§ ABOUT THIS TASK
Write out again the entries from the first line to the line that includes "Основы рационального питания", keeping both of those lines.

DATA SHOWN START

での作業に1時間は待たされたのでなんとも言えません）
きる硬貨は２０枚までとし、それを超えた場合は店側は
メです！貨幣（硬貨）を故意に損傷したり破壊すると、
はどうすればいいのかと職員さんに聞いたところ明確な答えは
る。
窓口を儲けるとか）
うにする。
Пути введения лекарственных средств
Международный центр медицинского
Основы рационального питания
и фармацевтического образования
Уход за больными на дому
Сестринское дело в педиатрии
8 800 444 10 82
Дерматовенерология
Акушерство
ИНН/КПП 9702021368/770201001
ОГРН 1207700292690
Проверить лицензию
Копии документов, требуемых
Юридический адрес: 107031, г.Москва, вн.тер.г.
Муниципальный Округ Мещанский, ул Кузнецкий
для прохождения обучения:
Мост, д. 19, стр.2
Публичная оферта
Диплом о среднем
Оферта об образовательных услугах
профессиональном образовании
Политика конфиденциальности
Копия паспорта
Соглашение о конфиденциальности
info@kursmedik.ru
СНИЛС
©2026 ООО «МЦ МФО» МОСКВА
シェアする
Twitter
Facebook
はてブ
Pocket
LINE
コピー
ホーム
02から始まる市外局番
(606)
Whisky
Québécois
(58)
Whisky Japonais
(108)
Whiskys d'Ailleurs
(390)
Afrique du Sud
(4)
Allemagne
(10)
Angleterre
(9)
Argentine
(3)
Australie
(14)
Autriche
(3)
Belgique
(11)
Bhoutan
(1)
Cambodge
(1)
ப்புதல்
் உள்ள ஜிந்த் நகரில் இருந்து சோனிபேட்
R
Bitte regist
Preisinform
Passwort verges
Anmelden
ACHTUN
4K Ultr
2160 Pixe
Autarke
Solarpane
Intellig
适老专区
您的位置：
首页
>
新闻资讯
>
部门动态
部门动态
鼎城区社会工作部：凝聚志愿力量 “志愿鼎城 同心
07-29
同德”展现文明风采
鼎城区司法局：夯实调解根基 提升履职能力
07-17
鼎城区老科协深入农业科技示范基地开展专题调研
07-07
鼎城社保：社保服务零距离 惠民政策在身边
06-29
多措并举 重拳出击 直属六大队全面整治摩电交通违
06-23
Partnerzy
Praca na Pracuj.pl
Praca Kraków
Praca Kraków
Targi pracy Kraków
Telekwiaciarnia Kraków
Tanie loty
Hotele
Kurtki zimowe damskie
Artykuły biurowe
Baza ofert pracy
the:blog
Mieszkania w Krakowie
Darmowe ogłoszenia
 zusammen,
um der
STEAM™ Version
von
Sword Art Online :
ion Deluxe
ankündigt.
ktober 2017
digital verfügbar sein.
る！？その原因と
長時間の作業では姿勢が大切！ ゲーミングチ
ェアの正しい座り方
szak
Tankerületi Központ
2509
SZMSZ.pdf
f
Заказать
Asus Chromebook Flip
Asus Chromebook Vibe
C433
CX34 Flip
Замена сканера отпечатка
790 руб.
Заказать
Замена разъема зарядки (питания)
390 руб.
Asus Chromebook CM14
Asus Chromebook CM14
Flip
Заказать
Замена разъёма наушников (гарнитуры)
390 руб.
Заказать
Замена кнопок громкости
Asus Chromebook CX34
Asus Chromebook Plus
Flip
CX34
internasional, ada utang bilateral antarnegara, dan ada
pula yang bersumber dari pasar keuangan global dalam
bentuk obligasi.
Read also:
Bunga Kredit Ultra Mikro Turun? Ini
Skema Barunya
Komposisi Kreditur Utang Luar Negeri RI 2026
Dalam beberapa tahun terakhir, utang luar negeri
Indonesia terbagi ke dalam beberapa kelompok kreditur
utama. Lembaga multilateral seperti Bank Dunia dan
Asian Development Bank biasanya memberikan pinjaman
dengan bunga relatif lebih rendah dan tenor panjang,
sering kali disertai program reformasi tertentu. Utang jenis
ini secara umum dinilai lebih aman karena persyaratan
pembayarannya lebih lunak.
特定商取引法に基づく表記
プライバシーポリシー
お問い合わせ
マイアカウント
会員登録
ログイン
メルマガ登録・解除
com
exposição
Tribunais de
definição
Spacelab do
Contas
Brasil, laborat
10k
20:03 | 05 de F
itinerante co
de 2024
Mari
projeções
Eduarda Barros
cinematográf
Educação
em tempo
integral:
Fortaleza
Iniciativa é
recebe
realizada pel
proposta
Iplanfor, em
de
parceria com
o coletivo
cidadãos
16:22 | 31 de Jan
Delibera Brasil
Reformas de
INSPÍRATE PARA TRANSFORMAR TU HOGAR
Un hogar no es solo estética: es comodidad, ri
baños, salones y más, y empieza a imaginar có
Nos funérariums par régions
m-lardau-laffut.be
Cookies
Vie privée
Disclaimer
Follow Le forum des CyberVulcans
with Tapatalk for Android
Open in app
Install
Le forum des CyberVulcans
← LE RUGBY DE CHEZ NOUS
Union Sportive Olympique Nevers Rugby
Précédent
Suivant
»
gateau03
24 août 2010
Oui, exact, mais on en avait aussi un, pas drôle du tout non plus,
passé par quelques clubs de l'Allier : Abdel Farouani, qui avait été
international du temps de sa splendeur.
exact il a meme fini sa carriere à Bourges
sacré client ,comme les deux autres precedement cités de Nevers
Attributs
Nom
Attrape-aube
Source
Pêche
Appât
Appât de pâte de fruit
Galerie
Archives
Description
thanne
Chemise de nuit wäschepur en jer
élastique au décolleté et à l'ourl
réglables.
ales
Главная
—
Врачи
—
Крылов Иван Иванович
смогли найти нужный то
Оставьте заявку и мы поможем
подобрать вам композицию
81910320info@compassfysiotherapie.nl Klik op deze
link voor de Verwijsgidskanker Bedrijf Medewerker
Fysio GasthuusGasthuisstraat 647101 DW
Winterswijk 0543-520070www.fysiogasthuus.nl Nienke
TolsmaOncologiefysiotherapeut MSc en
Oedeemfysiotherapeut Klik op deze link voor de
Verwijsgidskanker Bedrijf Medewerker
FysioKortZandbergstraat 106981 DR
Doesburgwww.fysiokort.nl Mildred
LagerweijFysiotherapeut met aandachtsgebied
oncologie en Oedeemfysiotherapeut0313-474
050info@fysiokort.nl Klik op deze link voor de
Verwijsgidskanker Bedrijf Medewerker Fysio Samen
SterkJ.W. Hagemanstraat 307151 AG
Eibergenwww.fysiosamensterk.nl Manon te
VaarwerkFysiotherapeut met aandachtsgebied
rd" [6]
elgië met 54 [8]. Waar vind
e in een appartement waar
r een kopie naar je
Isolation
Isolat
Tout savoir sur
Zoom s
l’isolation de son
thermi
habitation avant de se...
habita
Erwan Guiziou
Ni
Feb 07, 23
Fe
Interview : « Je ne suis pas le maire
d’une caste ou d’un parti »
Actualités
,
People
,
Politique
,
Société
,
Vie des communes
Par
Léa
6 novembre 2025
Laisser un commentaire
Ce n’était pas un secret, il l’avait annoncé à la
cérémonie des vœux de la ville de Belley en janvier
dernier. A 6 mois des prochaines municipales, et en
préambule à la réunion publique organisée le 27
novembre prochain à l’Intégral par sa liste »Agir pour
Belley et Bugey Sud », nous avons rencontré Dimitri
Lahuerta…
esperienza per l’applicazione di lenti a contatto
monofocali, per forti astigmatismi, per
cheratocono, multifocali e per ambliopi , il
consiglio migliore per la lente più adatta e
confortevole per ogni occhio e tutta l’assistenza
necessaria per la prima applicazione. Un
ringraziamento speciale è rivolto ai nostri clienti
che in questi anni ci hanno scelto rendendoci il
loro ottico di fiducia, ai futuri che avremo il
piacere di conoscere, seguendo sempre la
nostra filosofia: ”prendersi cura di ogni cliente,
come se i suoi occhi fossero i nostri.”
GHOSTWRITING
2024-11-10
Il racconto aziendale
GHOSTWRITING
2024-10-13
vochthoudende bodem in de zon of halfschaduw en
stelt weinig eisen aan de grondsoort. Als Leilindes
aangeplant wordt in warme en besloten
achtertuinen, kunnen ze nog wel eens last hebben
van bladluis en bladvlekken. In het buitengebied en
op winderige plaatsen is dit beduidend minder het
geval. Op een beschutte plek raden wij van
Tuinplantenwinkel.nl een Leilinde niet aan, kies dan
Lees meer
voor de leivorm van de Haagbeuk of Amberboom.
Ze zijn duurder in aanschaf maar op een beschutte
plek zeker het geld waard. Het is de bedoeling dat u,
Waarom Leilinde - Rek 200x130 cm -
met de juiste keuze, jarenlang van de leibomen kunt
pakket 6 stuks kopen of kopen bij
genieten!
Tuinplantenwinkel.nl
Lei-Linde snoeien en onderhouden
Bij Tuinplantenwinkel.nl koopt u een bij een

DATA SHOWN END

§ ANSWER TO THIS TASK
での作業に1時間は待たされたのでなんとも言えません）
きる硬貨は２０枚までとし、それを超えた場合は店側は
メです！貨幣（硬貨）を故意に損傷したり破壊すると、
はどうすればいいのかと職員さんに聞いたところ明確な答えは
る。
窓口を儲けるとか）
うにする。
Пути введения лекарственных средств
Международный центр медицинского
Основы рационального питания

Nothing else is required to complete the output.